多分、真里亞の想い人のことは皆知ってるだろう。
真里亞の様子とか、いつも保険室に通ってたこととかで。
けど、留学の理由までは知らないと思う。
いや、思いたい。
あんな…理由……――――
8年前――真里亞の留学が決まった日
真里亞から留学の話を聞き、あまりにもぶっ飛んだ話だと
会長に抗議をしに行った。
「おい……会長様…何で真里亞が…っ」
「あれ、辰巳?久しぶりだね」
「…な…に……しれっとしてんだよ!」
真里亞の留学が決まったと言うのに、落ち着いている会長の表情に怒りが湧いた。
「……なに?」
「なにじゃねぇよ!お前!!……お前っ…真里亞が‥好きなんじゃなかったのかよ……」
会長は先程までの作り笑顔を崩し、表情を無くす。
「………それで?」
「それでって……お前……」
「…やだなぁ辰巳。

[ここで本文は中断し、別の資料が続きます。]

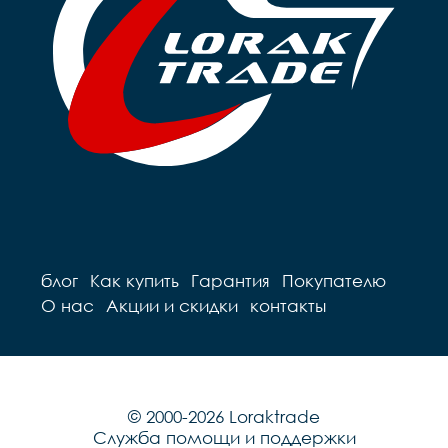
блог
Как купить
Гарантия
Покупателю
О нас
Акции и скидки
контакты
© 2000-2026 Loraktrade
Служба помощи и поддержки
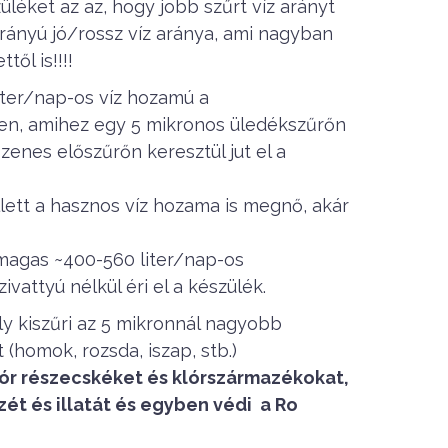
üléket az az, hogy jobb szűrt víz arányt
 arányú jó/rossz víz aránya, ami nagyban
ől is!!!!
iter/nap-os víz hozamú a
, amihez egy 5 mikronos üledékszűrőn
zenes előszűrőn keresztül jut el a
ett a hasznos víz hozama is megnő, akár
magas ~400-560 liter/nap-os
vattyú nélkül éri el a készülék.
y kiszűri az 5 mikronnál nagyobb
homok, rozsda, iszap, stb.)
lór részecskéket és klórszármazékokat,
zét és illatát és egyben védi a Ro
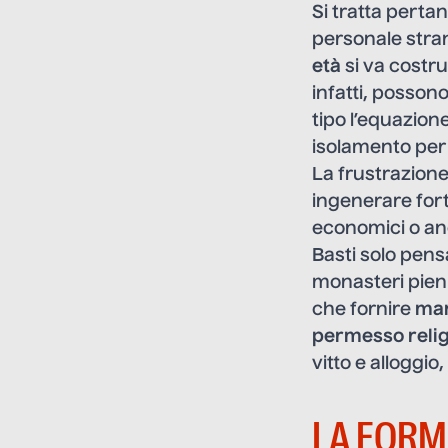
Si tratta pertan
personale stran
età
si va costru
infatti, posso
tipo l’equazione
isolamento per c
La frustrazione
ingenerare for
economici o anc
Basti solo pens
monasteri pieni 
che fornire
man
permesso reli
vitto e alloggio
LA FORM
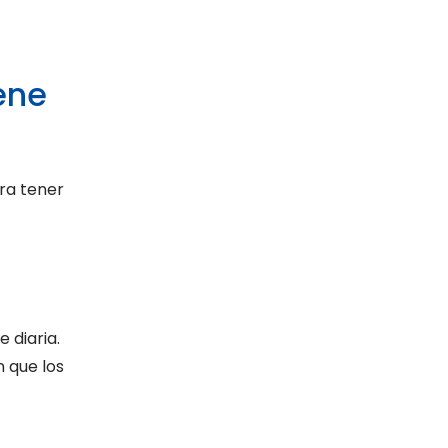
ene
ra tener
 diaria.
 que los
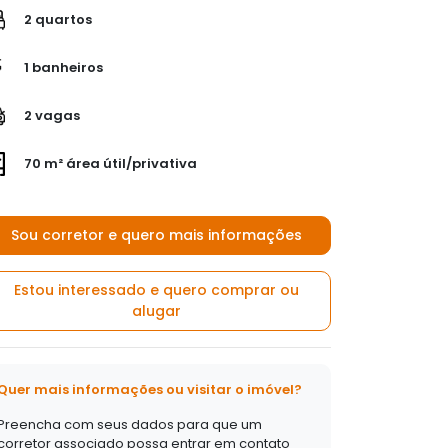
2 quartos
1 banheiros
2 vagas
70 m² área útil/privativa
Sou corretor e quero mais informações
Estou interessado e quero comprar ou
alugar
Quer mais informações ou visitar o imóvel?
Preencha com seus dados para que um
corretor associado possa entrar em contato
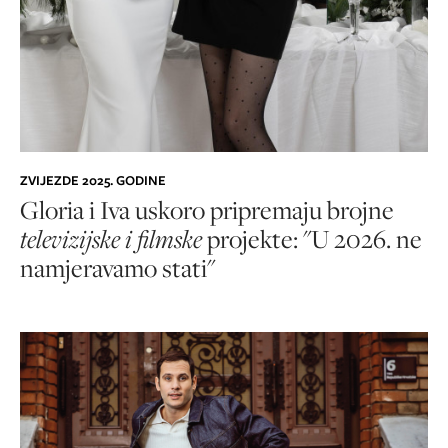
ZVIJEZDE 2025. GODINE
Gloria i Iva uskoro pripremaju brojne
televizijske i filmske
projekte: "U 2026. ne
namjeravamo stati"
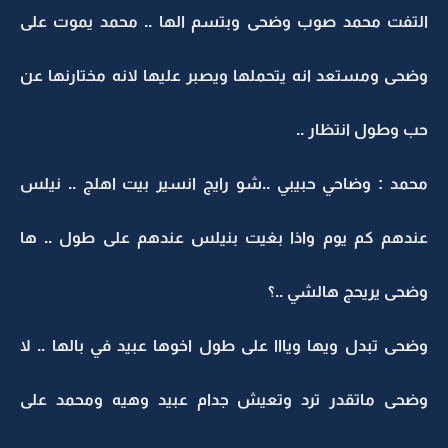
التفت محمد صوب وضحى وبتسم الها .. محمد يموت على
وضحى ومستعد انه يتحملها ويصبر عليها لانه مختارنها عن
حب وطول انتظار ..
محمد : وضاحي حبيبي ..شو رايج انسير بيت اهلج .. نيلس
عندهم كم يوم واذا بغيت بنيلس عندهم على طول .. ها
وضحى يريحج هالشي ..؟
وضحى تبدل ويها ويااا على طول اخوها عبيد في بالها .. لا
وضحى ماتقدر ترد وتعيش جدام عبيد وهيه ومحمد على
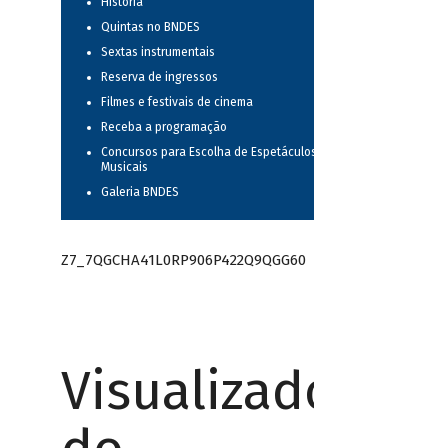
História
Quintas no BNDES
Sextas instrumentais
Reserva de ingressos
Filmes e festivais de cinema
Receba a programação
Concursos para Escolha de Espetáculos
Musicais
Galeria BNDES
Z7_7QGCHA41L0RP906P422Q9QGG60
Visualizador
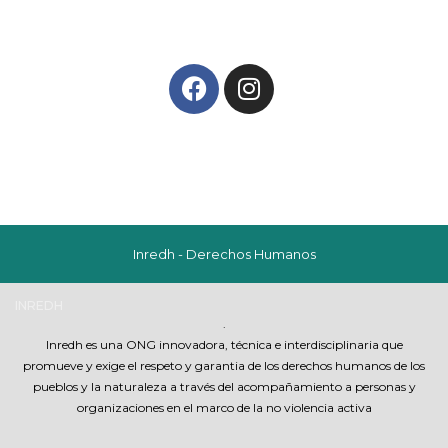
Inredh - Derechos Humanos
INREDH
.
Inredh es una ONG innovadora, técnica e interdisciplinaria que
promueve y exige el respeto y garantia de los derechos humanos de los
pueblos y la naturaleza a través del acompañamiento a personas y
organizaciones en el marco de la no violencia activa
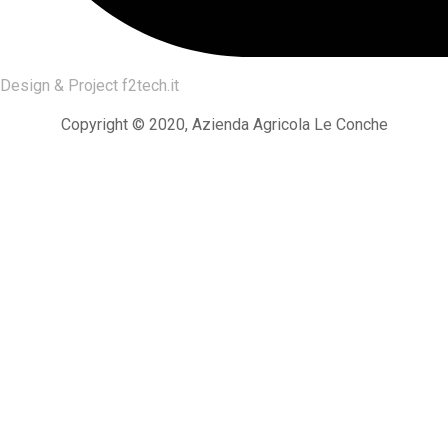
Design & Project
f2tech.it
Copyright © 2020, Azienda Agricola Le Conche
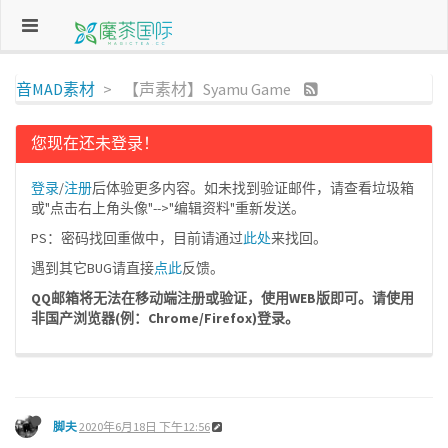
音MAD素材
【声素材】Syamu Game
您现在还未登录！
登录
/
注册
后体验更多内容。如未找到验证邮件，请查看垃圾箱
或"点击右上角头像"-->"编辑资料"重新发送。
PS：密码找回重做中，目前请通过
此处
来找回。
遇到其它BUG请直接
点此
反馈。
QQ邮箱将无法在移动端注册或验证，使用WEB版即可。请使用
非国产浏览器(例：Chrome/Firefox)登录。
脚夫
2020年6月18日 下午12:56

そんな言葉使い、キャラじゃないよ?もっと落ち着いて冷静に話すのが部長さんの君でしょ?」
会長はクスリと笑うと、また先程の作り笑顔に戻った。
「…………会長様……まさか…あんたが…」
冷静すぎた。
会長が真里亞に想いを寄せていたのは知っていた。
会長が……自ら僕に相談して来たからだ。
会長が、どれだけ真里亞を大切に想っているか、知っていた。
だからこそ、信じられなかった。
その時の会長の反応、表情、言葉、何を取っても少し前までの会長からは想像もつかない姿だった。
「…んで………」
「?」
「…なんで……ッ!…何があったんだよ!会長様!」
少し驚いた表情の会長。
少しの沈黙。
そして会長はポツリ、ポツリと話始めた。
「……………何って…君も知ってるだろ…?」
「……何を…」
「……真里亞の想い人を。」
「……っ」
血の気が引いた。
その時の会長の表情が、余りにも恐ろしくて。